How an Independent Reporter Broke the Target Security Breach Story, and at What Risk
ASCII portrait of Brian Krebs of KrebsonSecurity.org.
June 16, 2014


Brian Krebs, 41, of KrebsOnSecurity.com, sits at his Northern Virginia home office, showing me his daily routine. A shotgun in a case leans against the corner of the room. On his desk sit four busy computer monitors and two laptops. One of the monitors has video feeds from security cameras around his house; the others show a range of underground forums and websites that sell stolen personal information and credit cards.
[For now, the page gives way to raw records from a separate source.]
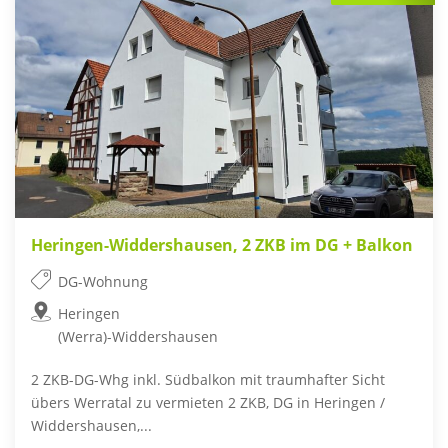
Heringen-Widdershausen, 2 ZKB im DG + Balkon
DG-Wohnung
Heringen
(Werra)-Widdershausen
2 ZKB-DG-Whg inkl. Südbalkon mit traumhafter Sicht
übers Werratal zu vermieten 2 ZKB, DG in Heringen /
Widdershausen,...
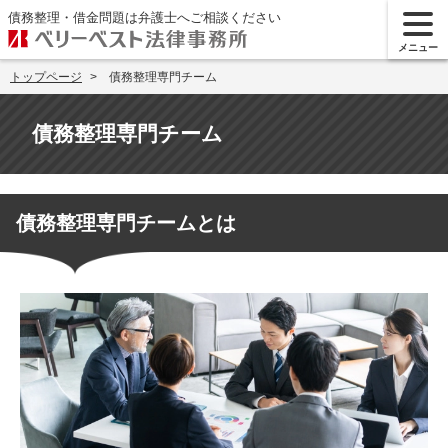
債務整理・借金問題は弁護士へご相談ください
メニュー
トップページ
債務整理専門チーム
債務整理専門チーム
債務整理専門チームとは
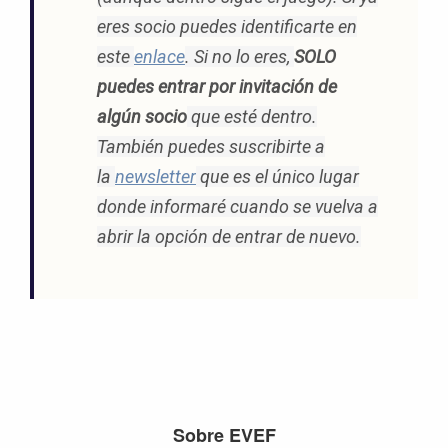
eres socio puedes identificarte en
este
enlace
. Si no lo eres,
SOLO
puedes entrar por invitación de
algún socio
que esté dentro.
También puedes suscribirte a
la
newsletter
que es el único lugar
donde informaré cuando se vuelva a
abrir la opción de entrar de nuevo.
Footer
Sobre EVEF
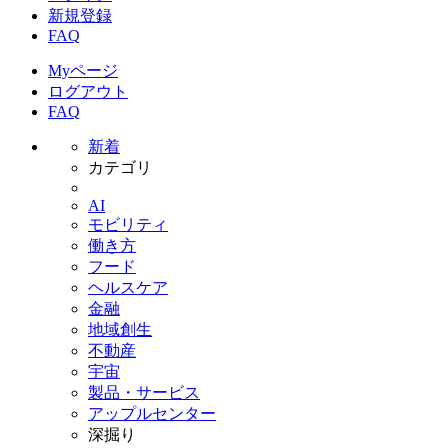
新規登録
FAQ
Myページ
ログアウト
FAQ
新着
カテゴリ
AI
モビリティ
働き方
フード
ヘルスケア
金融
地域創生
不動産
宇宙
製品・サービス
アップルセンター
深掘り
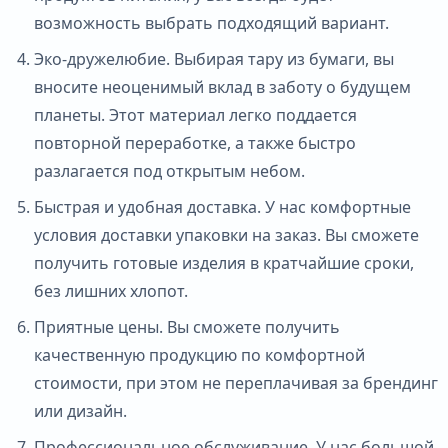
возможность выбрать подходящий вариант.
Эко-дружелюбие. Выбирая тару из бумаги, вы
вносите неоценимый вклад в заботу о будущем
планеты. Этот материал легко поддается
повторной переработке, а также быстро
разлагается под открытым небом.
Быстрая и удобная доставка. У нас комфортные
условия доставки упаковки на заказ. Вы сможете
получить готовые изделия в кратчайшие сроки,
без лишних хлопот.
Приятные цены. Вы сможете получить
качественную продукцию по комфортной
стоимости, при этом не переплачивая за брендинг
или дизайн.
Профессиональное обслуживание. У нас большой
It’s the home of a man who understands that a malicious intruder could come from anywhere.

Krebs reports on cybercrime. He broke the story about the Target breach in which 40 million people had their credit and debit cards stolen by hackers. Target’s profits dropped 46 percent in the fourth quarter of 2013 and CEO and chairman Gregg Steinhafel left the company in May amid news of the breach.

[Below, Krebs speaks with a CNN reporter about the common characteristics of today’s hackers.]

In the past year, Krebs also reported on a $900,000 “cyberheist” in which cyber-criminals overloaded the servers of a bank with fake traffic to distract employees while they stole nearly $1 million from an online bank account. He reported on a breach in retail stores Michaels and Aaron Brothers that resulted in 3 million credit cards being stolen. Since the beginning of 2014, he has covered at least 7 different data breaches. 

Krebs has covered cybersecurity for more than a decade, first writing about it for The Washington Post before starting his own site.

It’s only recently, though, close readers of his say, that his work has penetrated national conversations.

Krebs, who earned a bachelor’s degree in international studies from George Mason University in 1994, has over 60,000 followers on Twitter. His name is well known among security professionals and his stories are common household topics now. And, though he hasn’t revealed how much revenue his site generates, Krebs has said he is making more now based on advertising, speaking engagements and other consulting gigs than he did reporting at The Post.

The cybersecurity beat, after years of obscurity, is finally paving its way into the mainstream.

Back in his office, Krebs spins around in his chair to face me.

“What kind of music do you like?” he asks me, out of the blue. Krebs plays music all day as he does his reporting. I name-drop the band Beach House, which he looks up online and blasts through his sound system. He pulls up his own playlist.

“I kind of like the funky background music,” says Krebs, bobbing his head as drums, guitar and a groovy bass line burst through his speakers.

“Sometimes you just need a little bass,” he says.

[Below, the Brian Krebs playlist created by reporter Cory Blair, on Spotify]


The Dangers of Lurking Amid Cyber-Criminals

No other security reporter goes deep underground and mingles with criminals quite like Krebs, according to one of his former editors.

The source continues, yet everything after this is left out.